Pierre Havaux

Peumans, Janus au plat pays

Pierre Havaux Journaliste au Vif

« Ôter ce français que je ne saurais voir dans mon institution ! » Le président du Parlement flamand est épinglé pour une sombre histoire de censure linguistique. C’est le même qui se dit le N-VA le plus entiché des Wallons et de leur tolérance proverbiale. Peumans, Janus au plat pays: une vraie histoire belge.

À l’entendre, il transformerait bien en flamand tout ce qu’il touche, voit, lit. : « Une nouvelle édition du film « The Godfather » est sortie, on pourrait parfaitement traduire le titre en néerlandais par « Kris Peeters ».

Désopilant, ce Jan Peumans. Ce jour-là, c’était il y a un bon mois, le président de séance sentait le besoin de dérider l’atmosphère studieuse de la commission parlementaire flamande de la Mobilité. À l’ordre du jour, un joli casse-tête : comment veiller au respect de la loi flamande qui prohibe toute pub non rédigée en néerlandais sur les bus de la société flamande de transports en commun De Lijn ?

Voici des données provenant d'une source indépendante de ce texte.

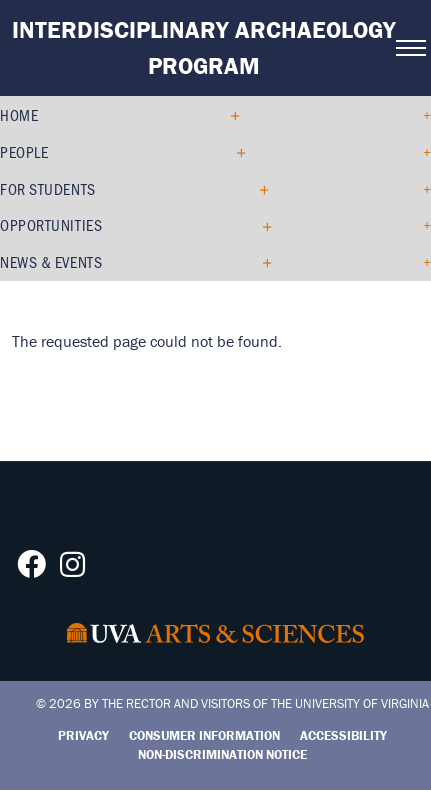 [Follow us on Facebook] (31, 570)
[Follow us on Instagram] (72, 570)
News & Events (51, 261)
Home (19, 114)
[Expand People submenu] (233, 152)
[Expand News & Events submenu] (259, 262)
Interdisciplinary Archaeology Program (204, 47)
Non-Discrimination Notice (222, 754)
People (24, 151)
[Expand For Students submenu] (256, 189)
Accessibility (343, 735)
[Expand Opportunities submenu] (259, 226)
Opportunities (51, 224)
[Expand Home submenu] (227, 115)
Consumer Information (204, 735)
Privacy (83, 735)
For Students (48, 188) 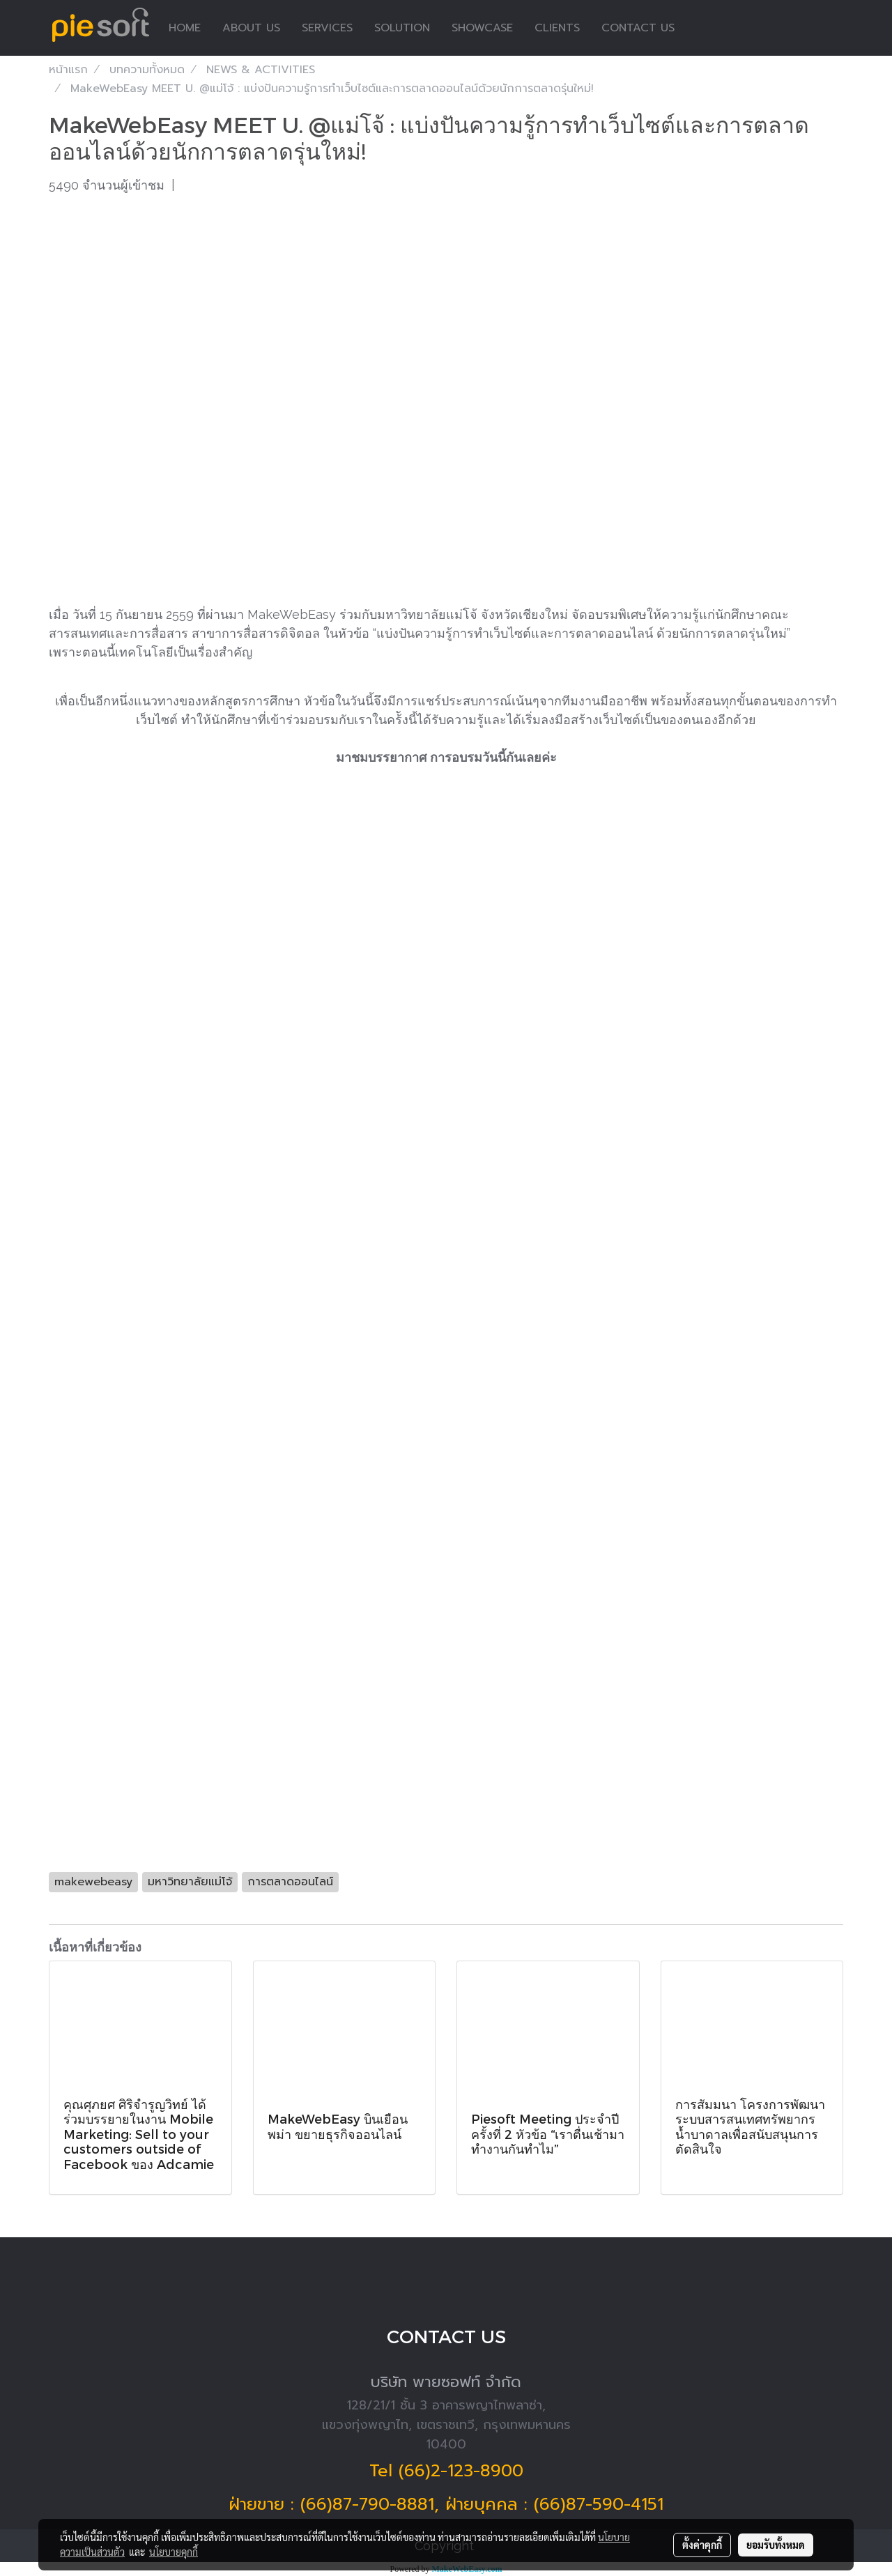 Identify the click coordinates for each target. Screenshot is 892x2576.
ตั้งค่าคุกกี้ (702, 2544)
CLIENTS (557, 28)
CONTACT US (638, 28)
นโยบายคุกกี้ (173, 2551)
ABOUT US (251, 28)
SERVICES (327, 28)
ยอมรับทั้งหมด (775, 2544)
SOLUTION (402, 28)
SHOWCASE (482, 28)
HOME (185, 28) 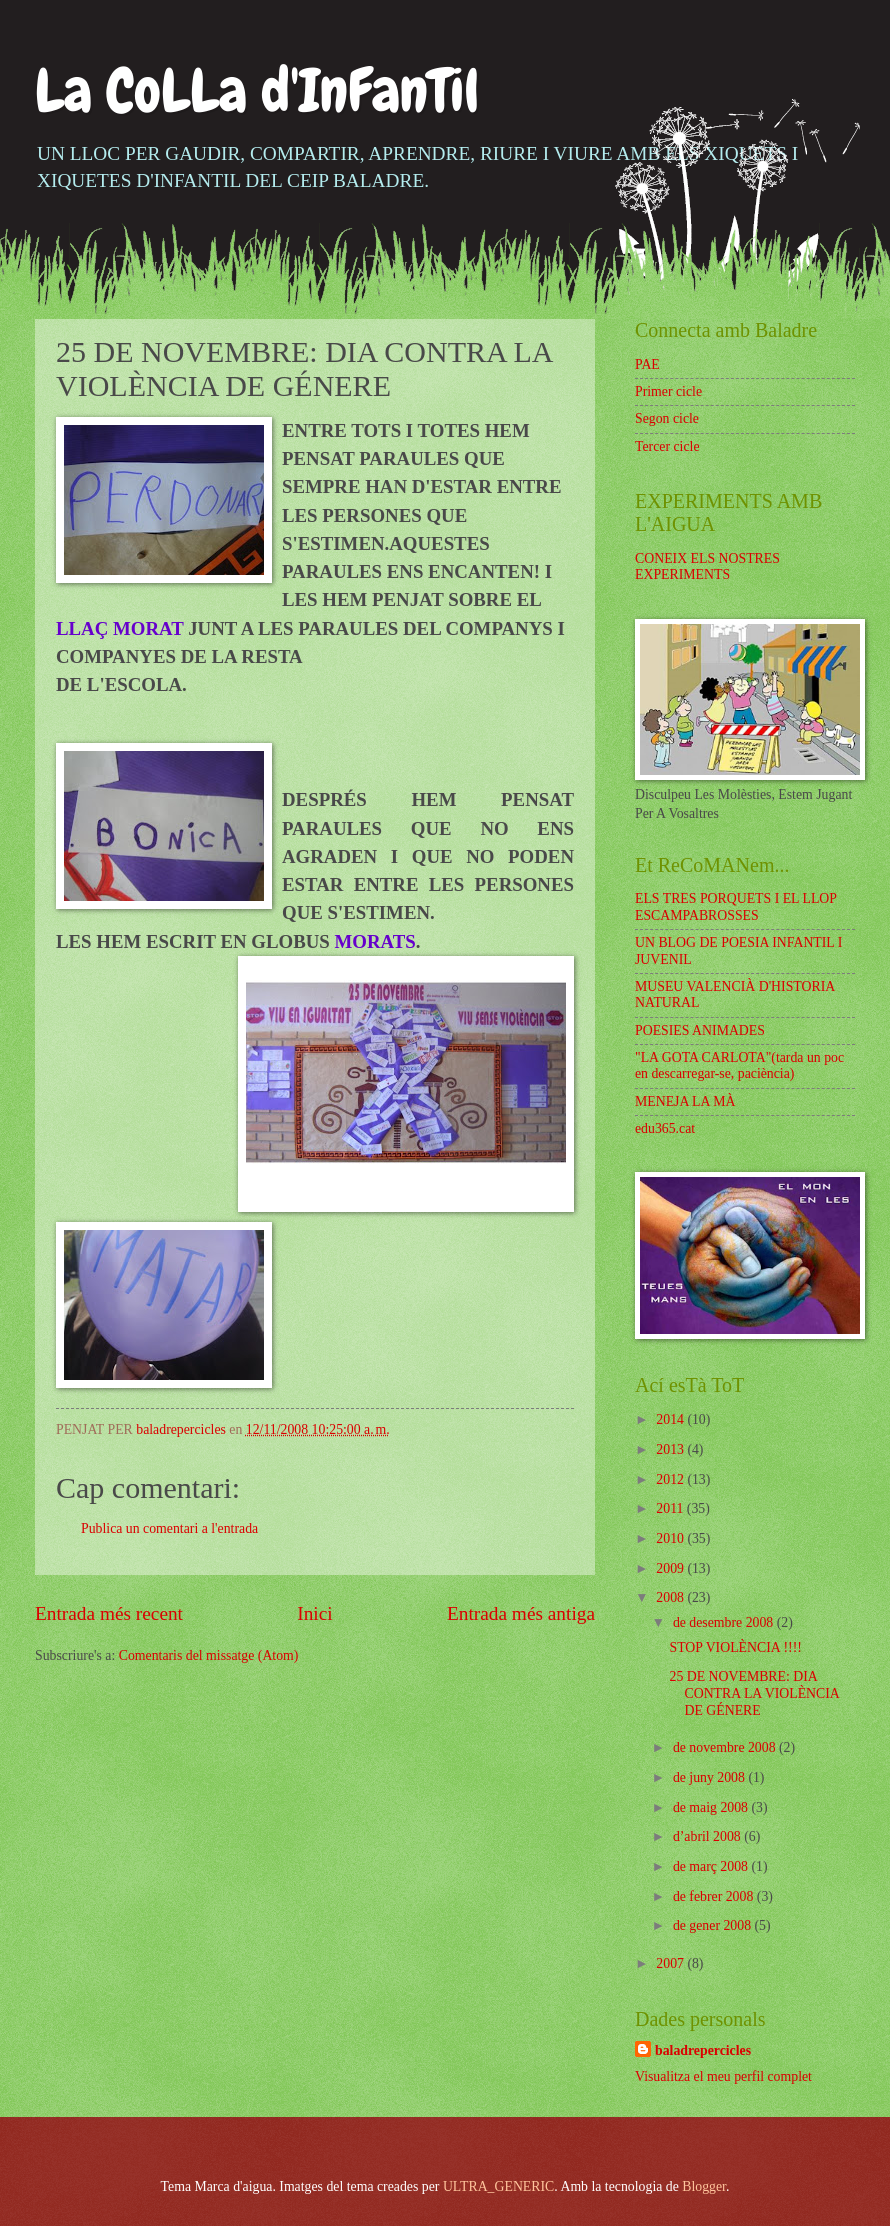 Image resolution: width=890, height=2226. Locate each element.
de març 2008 (712, 1866)
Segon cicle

La bonne blague du N-VA Jan Peumans tombait à pic. Et dans l’assistance, ministre et députés ont effectivement bien ri.
C’était de l’humour, bien sûr. C’est nettement moins le cas avec cette sombre histoire de français censuré par le même Jan Peumans. Bref résumé de l’intrigue : le président du Parlement flamand aurait fait pression sur l’organisateur d’une expo au sein de son institution pour que soit supprimé, sur les invitations et dans le catalogue, un phylactère en français d’un dessin des Cités obscures, oeuvre des bédéistes franco-belges Benoît Peeters et François Schuiten.
Levée de boucliers, accusation d’atteinte à l’intégrité artistique de l’illustrateur, riposte de Peumans qui tente de tirer son épingle du jeu. Le clou de la poussée d’adrénaline est décerné au président des FDF Olivier Maingain : l’acte de Peumans « confine à la barbarie tout autant qu’à l’idiotie. » Rien que ça.

Mais l’essentiel est venu du porte-parole du Parlement flamand : « nous ne pouvions tout de même pas laisser un texte en français au parlement flamand. » Pas plus qu’on ne peut supporter une pub’ en français, en anglais ou en chinois sur les flancs des transports publics flamands. Ou tolérer des enseignes de restos en langue étrangère sur le sol flamand.

Le piquant dans cette dernière affaire qui ne fera pas que du bien au label « made in Vlaanderen » dans le monde, c’est le profil de son acteur principal.

Il fallait bien que ça arrive à Jan Peumans. Lui, le plus wallingant de la planète N-VA, l’homme qui rêverait de se réincarner en Wallon, qui dit raffoler de cette « culture wallonne plus tolérante que la flamande. » Lui, le président du Parlement flamand qui clamait encore récemment être « l’ambassadeur de Wallonie dans mon parti », sous le regard enamouré de son alter-ego wallon, l’Ecolo Patrick Dupriez.

Cet homme qui aime tant les Wallons ne peut avoir qu’un bon fond… Quoique José Happart ait de gros doutes : « le triste sieur Jan Peumans a défilé dans les Fourons sous les bannières extrémistes du VMO, du Voorpost et autre Were Di », avait rappelé le plus célèbre hérisson du sud du pays, sous le coup de la colère.

Ce jour de 2010, le sang de José H. n’avait fait qu’un tour, en découvrant les responsables politiques wallons se confondre avec empressement en excuses à l’adresse de Jan Peumans. Pour une prétendue raclée que lui aurait infligée un militant de l’Action fouronnaise lors d’une escapade à Visé.

Ça va pas, dans la tête de Jan Peumans ? Si, très bien. Être le meilleur ami des Wallons, même s’ils parlent français, ne lui interdit nullement de penser en flamand, raisonner en flamand, sévir en flamand. Et trier en flamand.

Juin 2010, le président du Parlement flamand accueille ainsi dans ses lieux l’illustre Herman Van Rompuy (CD&V), alors nouveau président du Conseil européen. Jan Peumans ne trouve pas de mots assez forts pour dire et répéter toute sa fierté et celle de ses coreligionnaires, que « le premier président du Conseil européen soit un Flamand. » Cet immense honneur ne doit rien au hasard : « c’est une récompense pour le rôle que tant de Flamands ont joué, et jouent encore, dans la construction européenne. Vous les connaissez tous : Wilfried Martens, Jean-Luc Dehaene, Hendrik Fayat, Karel Van Miert, Willy De Clercq, Guy Verhofstadt, Maurits Coppieters, et j’en oublie tant d’autres. » Sans doute d’autres Belges. De langue française ceux-là.